Desde que o homem encaixou a temporalidade em segundos, minutos, horas e dias, quarteto esse que pode ter surgido na forma invertida, sem dúvida tudo não passa de abstração mental. Houve como que uma tentativa de barrar o fluir normal e natural do tempo. De fazer com que ele deixasse de ser infinito e pudesse, pelo menos, ser contabilizado.
Prova disso está em que o novo ano já se inicia com os dias contados. Mas isso é bom. Já imaginou se hoje fosse o dia 732913 da era cristã? Chato, não? Assim, nada melhor que 2008 seja mesmo um espaço de tempo finito. O nascimento deste ano, como o de 2007 ou de qualquer outro, foi saudado à exaustão com a frase símbolo “Feliz Ano-Novo”.
Assim sendo, desde que se criou a contagem do tempo, você dispõe de 365 dias para ser feliz, 366 dias no caso do bissexto 2008. À primeira vista parece pouco, não? Mude a ótica, então. Numa outra roupagem, fique com 8784 horas. Se ainda não for o suficiente para sua felicidade, faça então uma nova conta. Multiplique 8784 por 60 e o resultado colocará você frente à quantidade de minutos que terá durante o ano.
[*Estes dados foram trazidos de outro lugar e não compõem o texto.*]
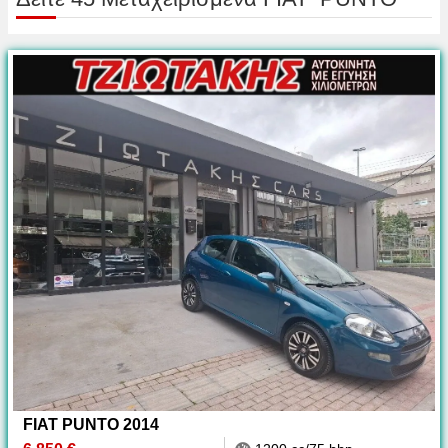
FIAT PUNTO 2014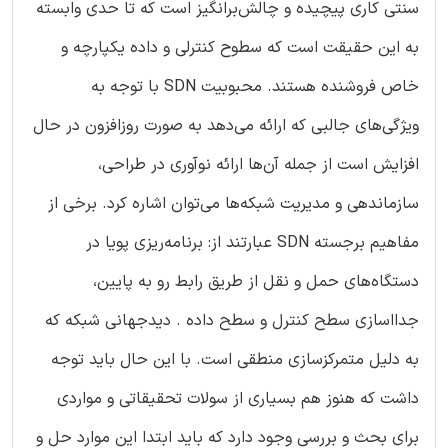
سنتی کاری پیچیده و چالش‌برانگیز است که تا حدی وابسته
به این حقیقت است که سطوح کنترلی و داده‌ یکپارچه و
خاص فروشنده هستند. محبوبیت SDN با توجه به
ویژگی‌های جالبی که ارائه می‌دهد به صورت روزافزون در حال
افزایش است از جمله آن‌ها ارائه نوآوری در طراحی،
سازماندهی و مدیریت شبکه‌ها می‌توان اشاره کرد. برخی از
مفاهیم برجسته SDN عبارتند از: برنامه‌ریزی پویا در
دستگاه‌های حمل و نقل از طریق رابط رو به پایین،
جدااسازی سطح کنترل و سطح داده . دیدجهانی شبکه که
به دلیل متمرکزسازی منطقی است. با این حال باید توجه
داشت که هنوز هم بسیاری از سولات تحقیقاتی و مواردی
برای بحث و بررسی وجود دارد که باید ابتدا این موارد حل و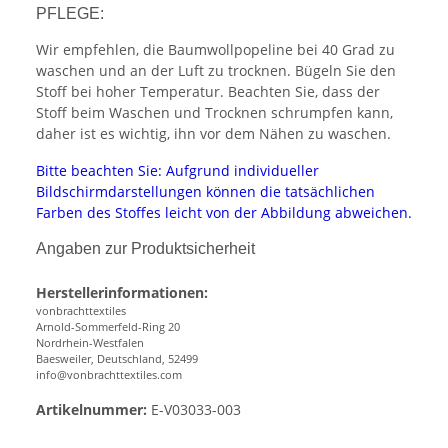
PFLEGE:
Wir empfehlen, die Baumwollpopeline bei 40 Grad zu
waschen und an der Luft zu trocknen. Bügeln Sie den
Stoff bei hoher Temperatur. Beachten Sie, dass der
Stoff beim Waschen und Trocknen schrumpfen kann,
daher ist es wichtig, ihn vor dem Nähen zu waschen.
Bitte beachten Sie: Aufgrund individueller
Bildschirmdarstellungen können die tatsächlichen
Farben des Stoffes leicht von der Abbildung abweichen.
Angaben zur Produktsicherheit
Herstellerinformationen:
vonbrachttextiles
Arnold-Sommerfeld-Ring 20
Nordrhein-Westfalen
Baesweiler, Deutschland, 52499
info@vonbrachttextiles.com
Artikelnummer:
E-V03033-003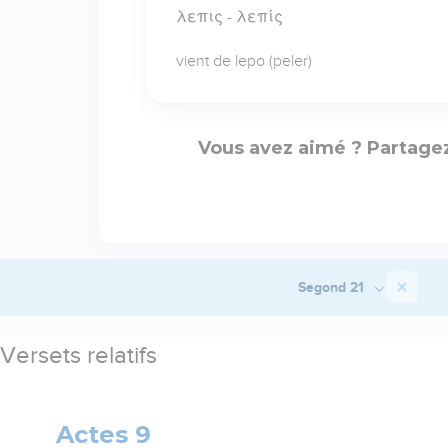
λεπις - λεπίς
vient de lepo (peler)
Vous avez aimé ? Partagez
Segond 21
Versets relatifs
Actes 9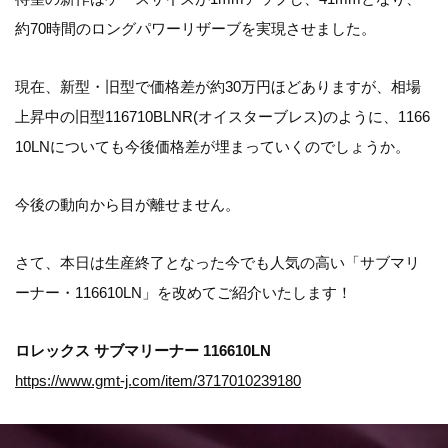
約70時間のロングパワーリザーブを実現させました。
現在、新型・旧型で価格差が約30万円ほどありますが、相場
上昇中の旧型116710BLNR(オイスターブレス)のように、1166
10LNについても今後価格差が埋まっていくのでしょうか。
今後の動向から目が離せません。
さて、本日は生産終了となった今でも人気の高い「サブマリ
ーナー・116610LN」を改めてご紹介いたします！
ロレックス サブマリーナー 116610LN
https://www.gmt-j.com/item/3717010239180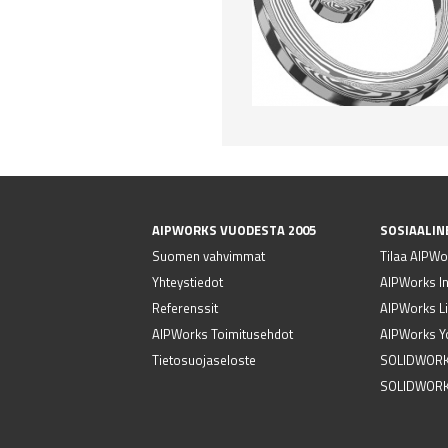
AIPWORKS VUODESTA 2005
SOSIAALIN
Suomen vahvimmat
Tilaa AIPWor
Yhteystiedot
AIPWorks I
Referenssit
AIPWorks Li
AIPWorks Toimitusehdot
AIPWorks Y
Tietosuojaseloste
SOLIDWORK
SOLIDWORK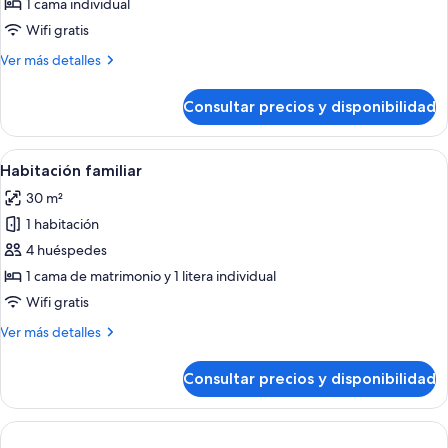
Habitación
1 cama individual
individual,
Wifi gratis
vistas
Más
Ver más detalles
al
detalles
mar
de
Consultar precios y disponibilidad
Habitación
individual,
vistas
Abrir
Una habitación de hotel con una cama 
4
al
Habitación familiar
todas
mar
30 m²
las
1 habitación
fotos
de
4 huéspedes
Habitación
1 cama de matrimonio y 1 litera individual
familiar
Wifi gratis
Más
Ver más detalles
detalles
de
Consultar precios y disponibilidad
Habitación
familiar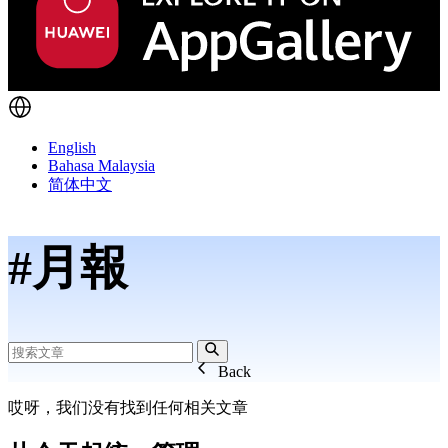
English
Bahasa Malaysia
简体中文
#月報
Back
哎呀，我们没有找到任何相关文章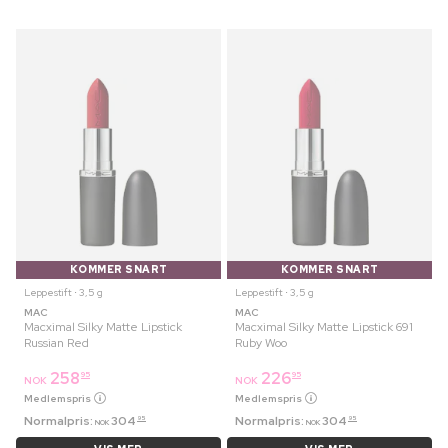
KOMMER SNART
KOMMER SNART
Leppestift ⋅ 3,5 g
Leppestift ⋅ 3,5 g
MAC
MAC
Macximal Silky Matte Lipstick
Macximal Silky Matte Lipstick 691
Russian Red
Ruby Woo
258
226
95
95
NOK
NOK
Medlemspris
Medlemspris
Normalpris:
304
Normalpris:
304
95
95
NOK
NOK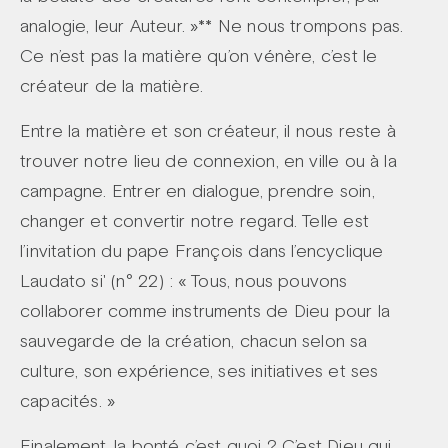
analogie, leur Auteur. »** Ne nous trompons pas.
Ce n’est pas la matière qu’on vénère, c’est le
créateur de la matière.
Entre la matière et son créateur, il nous reste à
trouver notre lieu de connexion, en ville ou à la
campagne. Entrer en dialogue, prendre soin,
changer et convertir notre regard. Telle est
l’invitation du pape François dans l’encyclique
Laudato si' (n° 22) : « Tous, nous pouvons
collaborer comme instruments de Dieu pour la
sauvegarde de la création, chacun selon sa
culture, son expérience, ses initiatives et ses
capacités. »
Finalement, la bonté c’est quoi ? C’est Dieu qui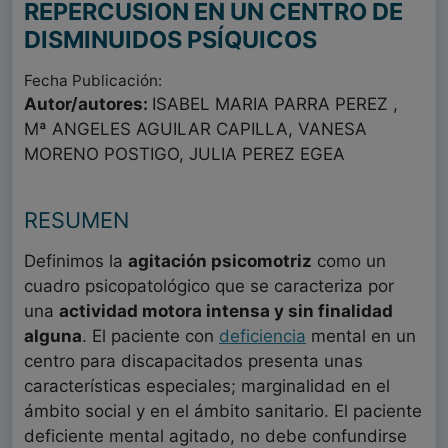
REPERCUSION EN UN CENTRO DE
DISMINUIDOS PSÍQUICOS
Fecha Publicación:
Autor/autores:
ISABEL MARIA PARRA PEREZ ,
Mª ANGELES AGUILAR CAPILLA, VANESA
MORENO POSTIGO, JULIA PEREZ EGEA
RESUMEN
Definimos la
agitación psicomotriz
como un
cuadro psicopatológico que se caracteriza por
una
actividad motora intensa y sin finalidad
alguna
. El paciente con
deficiencia
mental en un
centro para discapacitados presenta unas
características especiales; marginalidad en el
ámbito social y en el ámbito sanitario. El paciente
deficiente mental agitado, no debe confundirse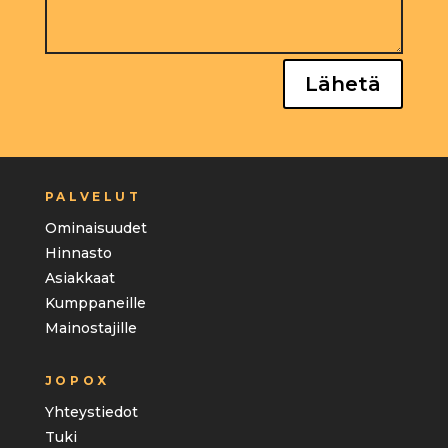
Lähetä
PALVELUT
Ominaisuudet
Hinnasto
Asiakkaat
Kumppaneille
Mainostajille
JOPOX
Yhteystiedot
Tuki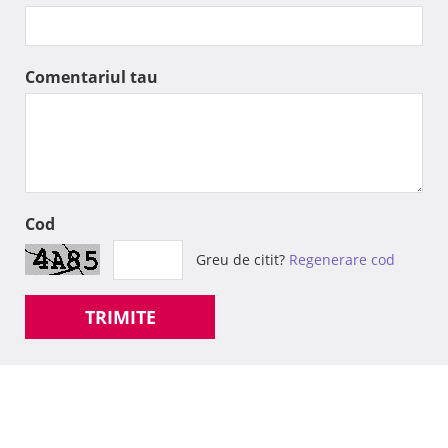
Comentariul tau
Cod
Greu de citit?
Regenerare cod
TRIMITE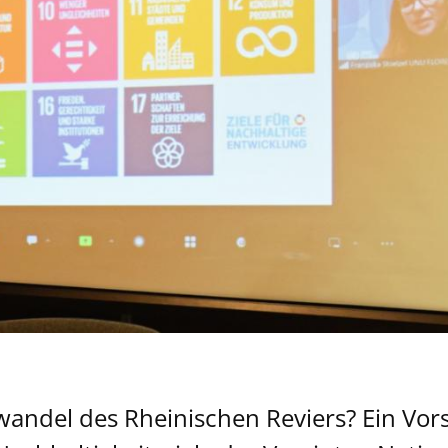
wandel des Rheinischen Reviers? Ein Vor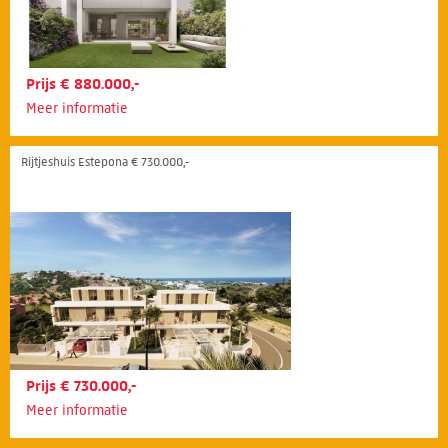
Prijs € 880.000,-
Meer informatie
Rijtjeshuis Estepona € 730.000,-
Prijs € 730.000,-
Meer informatie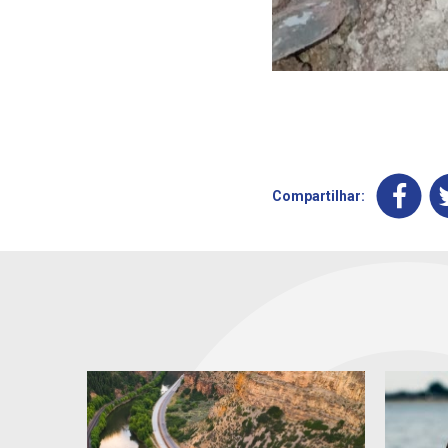
Compartilhar: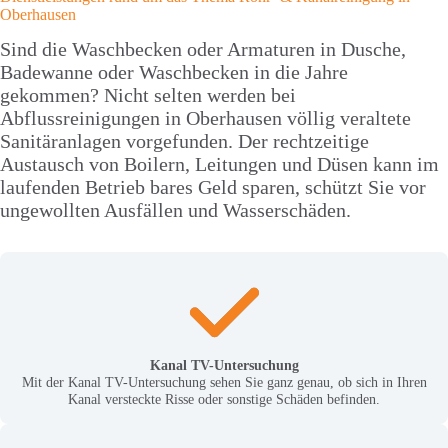
Oberhausen
Sind die Waschbecken oder Armaturen in Dusche,
Badewanne oder Waschbecken in die Jahre
gekommen? Nicht selten werden bei
Abflussreinigungen in Oberhausen völlig veraltete
Sanitäranlagen vorgefunden. Der rechtzeitige
Austausch von Boilern, Leitungen und Düsen kann im
laufenden Betrieb bares Geld sparen, schützt Sie vor
ungewollten Ausfällen und Wasserschäden.
Kanal TV-Untersuchung
Mit der Kanal TV-Untersuchung sehen Sie ganz genau, ob sich in Ihren
Kanal versteckte Risse oder sonstige Schäden befinden.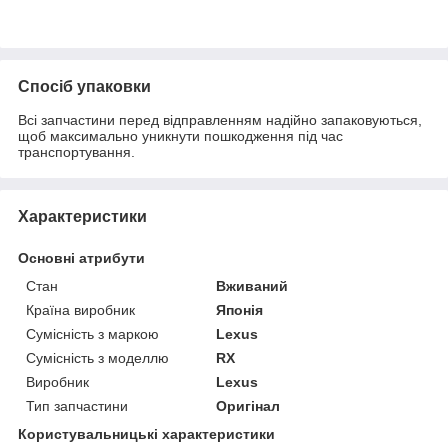
Спосіб упаковки
Всі запчастини перед відправленням надійно запаковуються,
щоб максимально уникнути пошкодження під час
транспортування.
Характеристики
Основні атрибути
Стан
Вживаний
Країна виробник
Японія
Сумісність з маркою
Lexus
Сумісність з моделлю
RX
Виробник
Lexus
Тип запчастини
Оригінал
Користувальницькі характеристики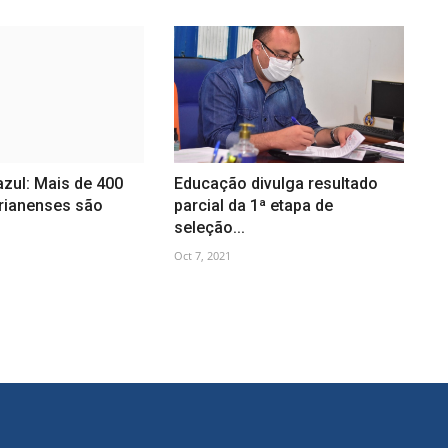
zul: Mais de 400
Educação divulga resultado
rianenses são
parcial da 1ª etapa de
seleção...
Oct 7, 2021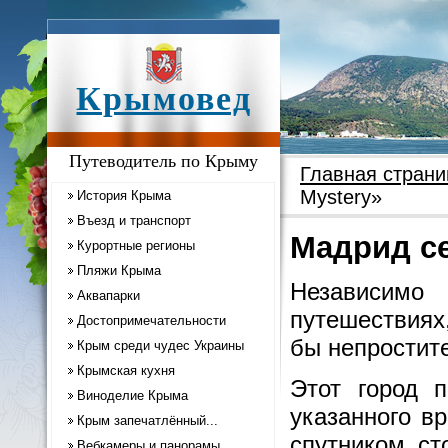
Крымовед
Путеводитель по Крыму
Главная страни
Mystery»
История Крыма
Въезд и транспорт
Мадрид с
Курортные регионы
Пляжи Крыма
Независимо
Аквапарки
путешествиях
Достопримечательности
бы непростит
Крым среди чудес Украины
Крымская кухня
Этот город п
Виноделие Крыма
указанного в
Крым запечатлённый...
спутником ст
Вебкамеры и панорамы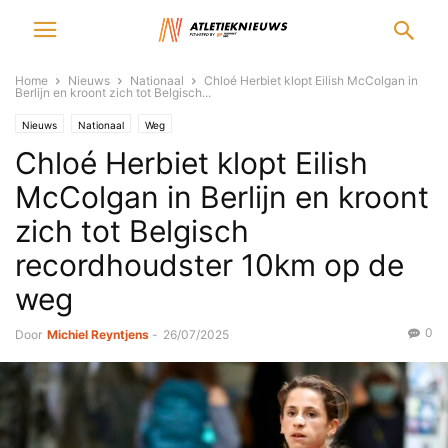
Home
Nieuws
Nationaal
Chloé Herbiet klopt Eilish McColgan in
Berlijn en kroont zich tot Belgisch...
Nieuws
Nationaal
Weg
Chloé Herbiet klopt Eilish
McColgan in Berlijn en kroont
zich tot Belgisch
recordhoudster 10km op de
weg
0
Door
Michiel Reyntjens
-
26/07/2025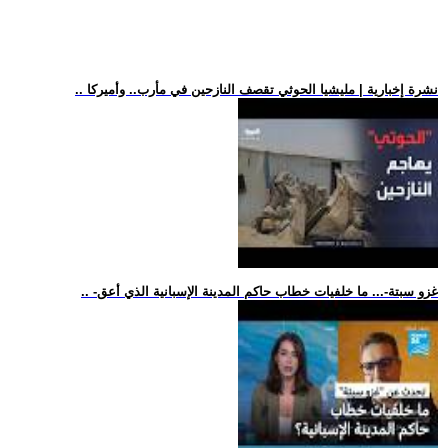
.. نشرة إخبارية | مليشيا الحوثي تقصف النازحين في مأرب.. وأميركا
.. -غزو سبتة-... ما خلفيات خطاب حاكم المدينة الإسبانية الذي أعق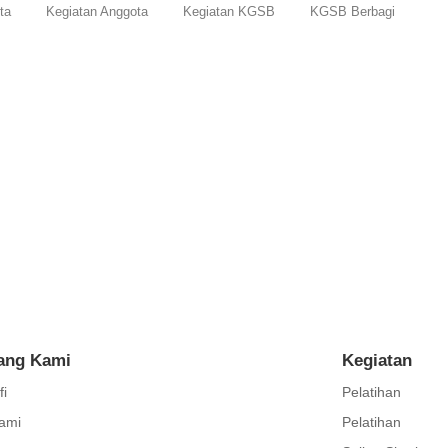
ta
Kegiatan Anggota
Kegiatan KGSB
KGSB Berbagi
irst Aid Kit untuk Guru KGSB
deteksi dan merespon gangguan kesehatan mental siswa. Webinar Men
ang Kami
Kegiatan
fi
Pelatihan
ami
Pelatihan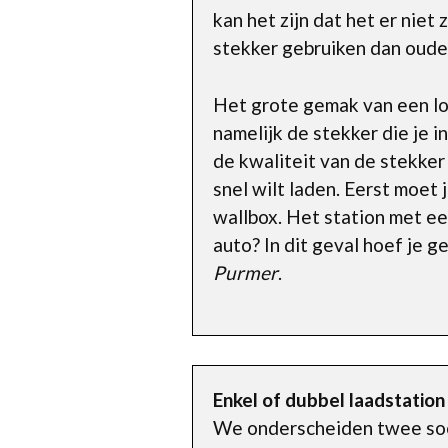
kan het zijn dat het er niet
stekker gebruiken dan oude
Het grote gemak van een los
namelijk de stekker die je i
de kwaliteit van de stekker
snel wilt laden. Eerst moet 
wallbox. Het station met ee
auto? In dit geval hoef je 
Purmer
.
Enkel of dubbel laadstation
We onderscheiden twee soort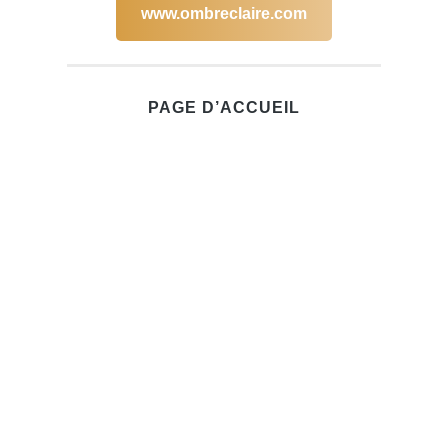
www.ombreclaire.com
PAGE D’ACCUEIL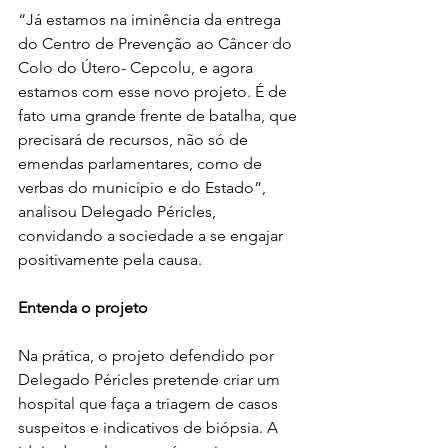
“Já estamos na iminência da entrega 
do Centro de Prevenção ao Câncer do 
Colo do Útero- Cepcolu, e agora 
estamos com esse novo projeto. É de 
fato uma grande frente de batalha, que 
precisará de recursos, não só de 
emendas parlamentares, como de 
verbas do município e do Estado”, 
analisou Delegado Péricles, 
convidando a sociedade a se engajar 
positivamente pela causa.
Entenda o projeto
Na prática, o projeto defendido por 
Delegado Péricles pretende criar um 
hospital que faça a triagem de casos 
suspeitos e indicativos de biópsia. A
Ao fazer estas contas, creia, a felicidade começa a se deslocar para o seu lado, pois ela gosta de ação. Apesar de momentânea, a felicidade é sempre dinâmica. Não pára. Por isso, para ser feliz, é preciso agir, lutar sem parar, a cada instante, ou seja, o ano inteiro. Se você não fizer nada, nem mesmo uma simples operação de multiplicação, este novo ano será igual – ou pior – que os outros.
Que tal então acompanhar o tempo, transformando-se em um processo infinito? Para que isso ocorra, basta tão somente amar, compartilhar, pensar, trabalhar, estudar, correr, plantar, colher, ajudar, rir (a única ação que se faz até de trás para a frente), caminhar, viajar, ouvir e, principalmente, aprender a esperar mais.
Não custa tentar. Todas essas ações são apenas algumas que podem conduzir você à felicidade. Ou, pelo menos, fazer com que você chegue perto dela. Ser feliz é uma questão de ação. Parado, ninguém consegue nada.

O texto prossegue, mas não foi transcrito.